It’s that time of year again.
No, I’m not talking about the holidays. I’m talking about the short amount of time before the holidays, when college students everywhere are attempting to lose whatever weight they’ve gained at college before having to see their high school peers.
For most of you, that means taking on some sort of diet for the next two weeks or so. And while healthy snacking is an important part of any diet, snacking in the morning may do more harm to your diet than good.
According to a recent study in the American Dietetic Journal, those who snack during the midmorning (10:30-11:30 a.m.) are not only more likely to snack more frequently during the day, but they also lose less weight than those who don’t indulge in a midmorning snack.

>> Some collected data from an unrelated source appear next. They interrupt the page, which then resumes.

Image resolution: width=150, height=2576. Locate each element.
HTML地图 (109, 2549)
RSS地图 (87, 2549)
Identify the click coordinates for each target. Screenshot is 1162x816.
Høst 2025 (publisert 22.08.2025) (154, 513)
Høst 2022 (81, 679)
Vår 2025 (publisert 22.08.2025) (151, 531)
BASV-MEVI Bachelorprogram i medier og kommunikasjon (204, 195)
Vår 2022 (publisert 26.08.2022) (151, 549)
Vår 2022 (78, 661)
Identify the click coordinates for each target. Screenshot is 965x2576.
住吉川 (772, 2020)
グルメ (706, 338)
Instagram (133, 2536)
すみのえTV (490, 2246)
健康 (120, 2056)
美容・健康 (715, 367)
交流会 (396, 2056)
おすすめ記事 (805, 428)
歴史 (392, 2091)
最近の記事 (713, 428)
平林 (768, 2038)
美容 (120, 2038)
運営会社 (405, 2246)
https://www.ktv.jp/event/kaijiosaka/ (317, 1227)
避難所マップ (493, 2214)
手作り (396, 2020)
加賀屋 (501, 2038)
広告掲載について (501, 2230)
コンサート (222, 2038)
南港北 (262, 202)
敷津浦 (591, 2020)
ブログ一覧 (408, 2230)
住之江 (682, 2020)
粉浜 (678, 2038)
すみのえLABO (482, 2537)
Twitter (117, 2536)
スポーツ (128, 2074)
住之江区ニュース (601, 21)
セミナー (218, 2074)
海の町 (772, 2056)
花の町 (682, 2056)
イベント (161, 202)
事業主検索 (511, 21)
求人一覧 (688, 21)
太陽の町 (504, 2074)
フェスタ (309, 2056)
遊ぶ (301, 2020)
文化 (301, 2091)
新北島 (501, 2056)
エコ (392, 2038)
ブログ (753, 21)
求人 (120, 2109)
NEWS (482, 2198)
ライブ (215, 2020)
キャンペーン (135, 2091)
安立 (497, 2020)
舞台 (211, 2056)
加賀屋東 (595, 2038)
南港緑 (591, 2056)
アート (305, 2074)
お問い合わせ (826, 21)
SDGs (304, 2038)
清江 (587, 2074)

What’s more, midmorning snacking may not be a sign of true hunger, but rather, mindless eating, which racks up extra calories without deterring the mindless eater from eating less at their next meal. So, if you’re feeling the urge to have a snack between breakfast and lunch, it may be a sign that your diet isn’t quite as healthy as it could be.
But while morning snacking may be harmful to one’s weight loss goals, healthy snacking at other times during the day may actually improve a diet. In fact, a study published earlier this month found that people who snack regularly eat more fruit and whole grains than those who don’t snack.
For those of you looking to add some healthy snacks to your already healthy diets, check out Self.com’s “30 Healthy Picks.” Not only does it give you 30 great options for snacks that won’t add a spare tire around your waist, but it also breaks those snacks down into two categories: salty or sweet. (I’d stick with the sweet category if I were you–call me crazy, but tuna jerky just doesn’t make my mouth water.